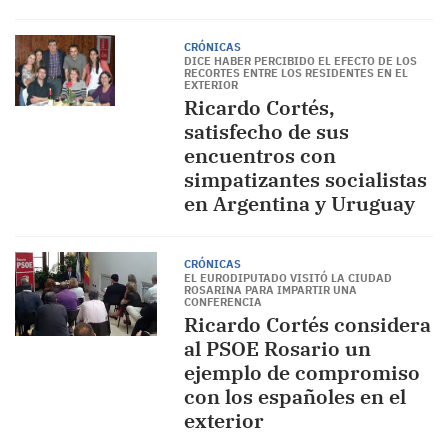
CRÓNICAS
DICE HABER PERCIBIDO EL EFECTO DE LOS
RECORTES ENTRE LOS RESIDENTES EN EL
EXTERIOR
Ricardo Cortés,
satisfecho de sus
encuentros con
simpatizantes socialistas
en Argentina y Uruguay
CRÓNICAS
EL EURODIPUTADO VISITÓ LA CIUDAD
ROSARINA PARA IMPARTIR UNA
CONFERENCIA
Ricardo Cortés considera
al PSOE Rosario un
ejemplo de compromiso
con los españoles en el
exterior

Task item —
Could you state the number of lines above in which the word "Ricardo" appears? Give that number by itself.

Output below —
2